Look through the material below and show every line with the word "муниципального".

## PROVIDED DATA

----------

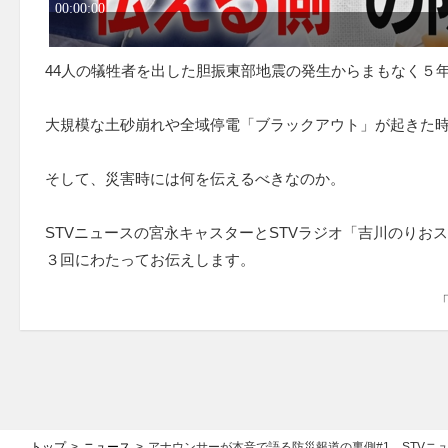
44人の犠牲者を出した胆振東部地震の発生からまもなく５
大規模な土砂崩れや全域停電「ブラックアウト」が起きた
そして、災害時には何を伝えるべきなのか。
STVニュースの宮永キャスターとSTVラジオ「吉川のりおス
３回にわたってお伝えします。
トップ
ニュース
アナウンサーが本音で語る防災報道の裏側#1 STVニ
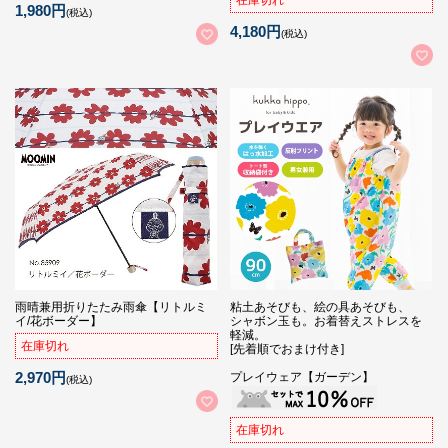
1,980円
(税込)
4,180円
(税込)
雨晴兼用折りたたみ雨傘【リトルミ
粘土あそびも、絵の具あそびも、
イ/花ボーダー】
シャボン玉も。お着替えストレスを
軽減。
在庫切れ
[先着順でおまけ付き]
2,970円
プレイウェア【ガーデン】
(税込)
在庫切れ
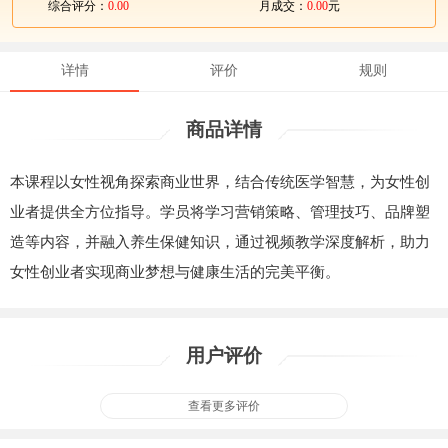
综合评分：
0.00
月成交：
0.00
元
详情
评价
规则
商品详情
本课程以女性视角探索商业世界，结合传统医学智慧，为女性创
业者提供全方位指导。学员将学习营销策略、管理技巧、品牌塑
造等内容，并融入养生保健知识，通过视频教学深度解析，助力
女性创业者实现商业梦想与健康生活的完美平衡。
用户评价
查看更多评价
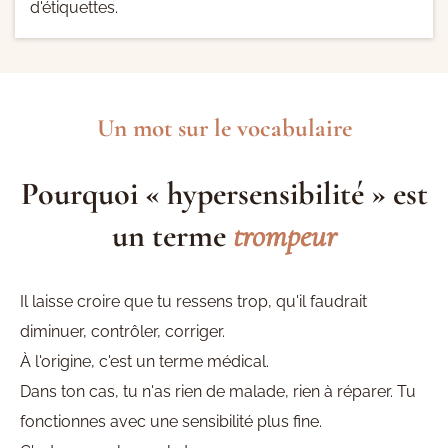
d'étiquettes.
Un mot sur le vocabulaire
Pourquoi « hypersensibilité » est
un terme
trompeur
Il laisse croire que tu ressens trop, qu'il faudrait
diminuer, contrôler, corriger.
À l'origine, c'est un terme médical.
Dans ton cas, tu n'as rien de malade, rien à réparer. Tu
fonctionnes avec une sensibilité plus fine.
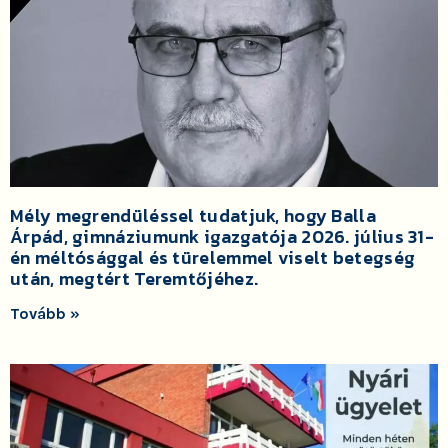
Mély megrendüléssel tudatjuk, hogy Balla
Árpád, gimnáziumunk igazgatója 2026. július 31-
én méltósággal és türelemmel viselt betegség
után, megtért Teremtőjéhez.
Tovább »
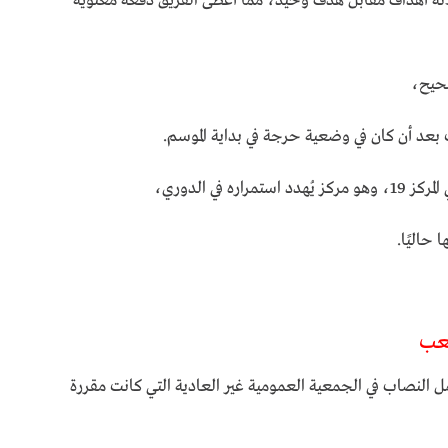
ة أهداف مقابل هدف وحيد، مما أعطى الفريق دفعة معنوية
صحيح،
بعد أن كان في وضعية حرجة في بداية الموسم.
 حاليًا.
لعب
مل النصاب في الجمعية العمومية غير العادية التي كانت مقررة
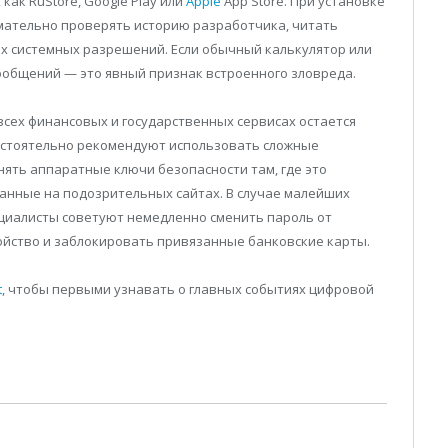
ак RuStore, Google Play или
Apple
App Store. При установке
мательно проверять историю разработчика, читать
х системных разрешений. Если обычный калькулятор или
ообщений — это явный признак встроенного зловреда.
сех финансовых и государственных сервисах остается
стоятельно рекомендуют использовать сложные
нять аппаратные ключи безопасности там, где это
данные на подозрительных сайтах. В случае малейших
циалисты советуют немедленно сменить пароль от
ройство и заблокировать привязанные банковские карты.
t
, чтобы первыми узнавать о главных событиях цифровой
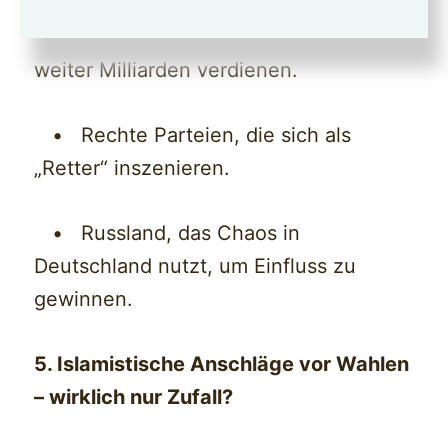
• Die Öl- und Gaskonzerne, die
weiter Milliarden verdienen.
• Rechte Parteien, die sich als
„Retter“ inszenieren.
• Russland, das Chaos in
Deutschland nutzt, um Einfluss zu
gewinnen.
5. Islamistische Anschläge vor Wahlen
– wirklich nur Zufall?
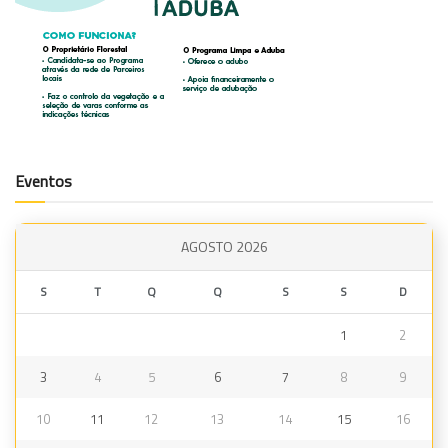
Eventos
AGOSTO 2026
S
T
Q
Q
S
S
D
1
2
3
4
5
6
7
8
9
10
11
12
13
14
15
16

----------

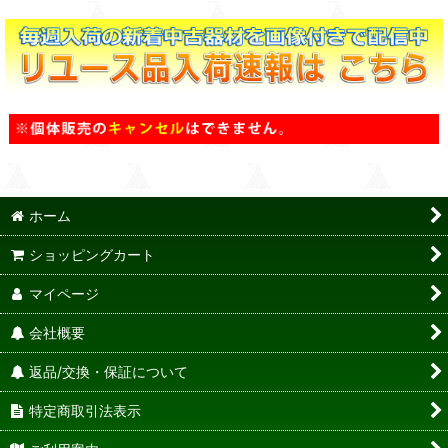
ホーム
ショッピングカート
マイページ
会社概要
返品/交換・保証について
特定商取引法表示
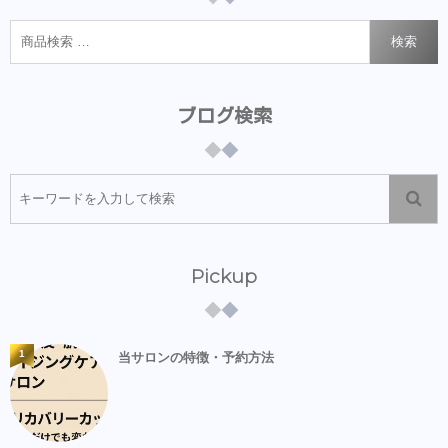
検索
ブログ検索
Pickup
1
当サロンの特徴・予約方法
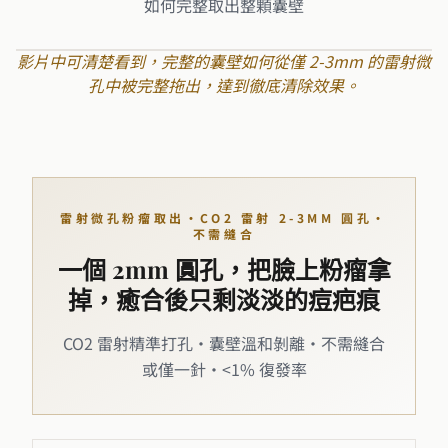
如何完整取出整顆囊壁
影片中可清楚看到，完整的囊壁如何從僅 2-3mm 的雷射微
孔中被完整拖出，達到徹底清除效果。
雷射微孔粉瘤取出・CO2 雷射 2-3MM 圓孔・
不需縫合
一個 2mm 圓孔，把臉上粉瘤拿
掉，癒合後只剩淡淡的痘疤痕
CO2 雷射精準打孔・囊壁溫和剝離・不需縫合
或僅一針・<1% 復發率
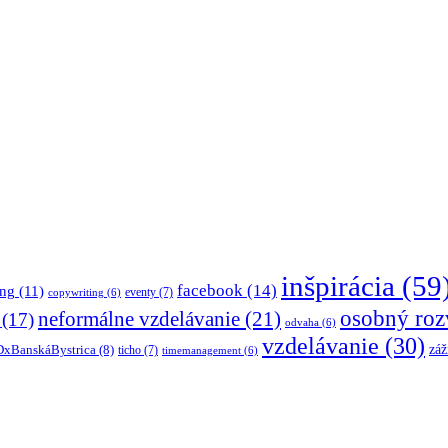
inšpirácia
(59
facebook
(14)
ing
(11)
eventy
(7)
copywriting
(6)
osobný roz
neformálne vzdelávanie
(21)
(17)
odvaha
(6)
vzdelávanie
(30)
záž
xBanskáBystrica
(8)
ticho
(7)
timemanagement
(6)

----------

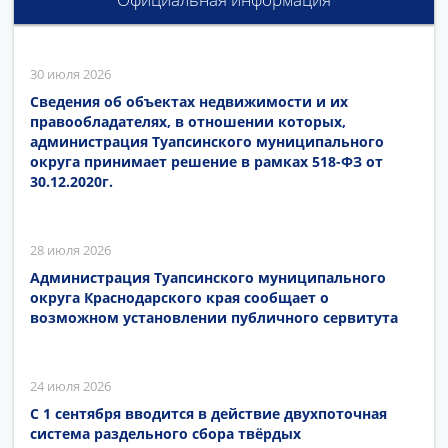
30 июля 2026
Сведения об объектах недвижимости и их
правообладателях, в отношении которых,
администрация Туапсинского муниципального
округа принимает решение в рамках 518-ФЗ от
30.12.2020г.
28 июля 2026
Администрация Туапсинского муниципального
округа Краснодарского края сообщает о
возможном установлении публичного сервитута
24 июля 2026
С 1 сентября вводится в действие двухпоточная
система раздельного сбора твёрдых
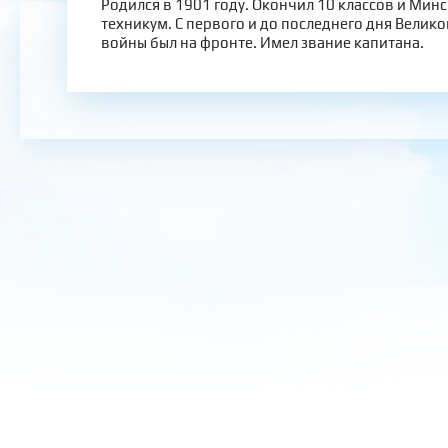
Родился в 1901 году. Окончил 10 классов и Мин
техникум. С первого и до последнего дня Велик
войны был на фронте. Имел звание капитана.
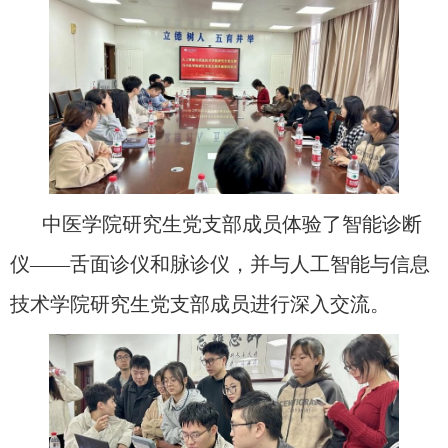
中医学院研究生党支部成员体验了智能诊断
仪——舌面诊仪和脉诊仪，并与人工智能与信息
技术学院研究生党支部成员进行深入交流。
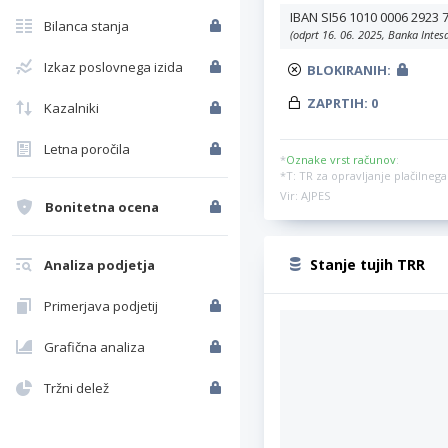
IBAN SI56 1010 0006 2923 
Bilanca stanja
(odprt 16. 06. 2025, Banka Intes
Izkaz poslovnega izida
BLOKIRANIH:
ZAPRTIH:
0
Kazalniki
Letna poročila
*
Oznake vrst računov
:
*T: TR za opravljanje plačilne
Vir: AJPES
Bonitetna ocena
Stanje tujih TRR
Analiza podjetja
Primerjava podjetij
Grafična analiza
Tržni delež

----------

## RESPONSE AREA
администрация Туапсинского муниципального
Администрация Туапсинского муниципального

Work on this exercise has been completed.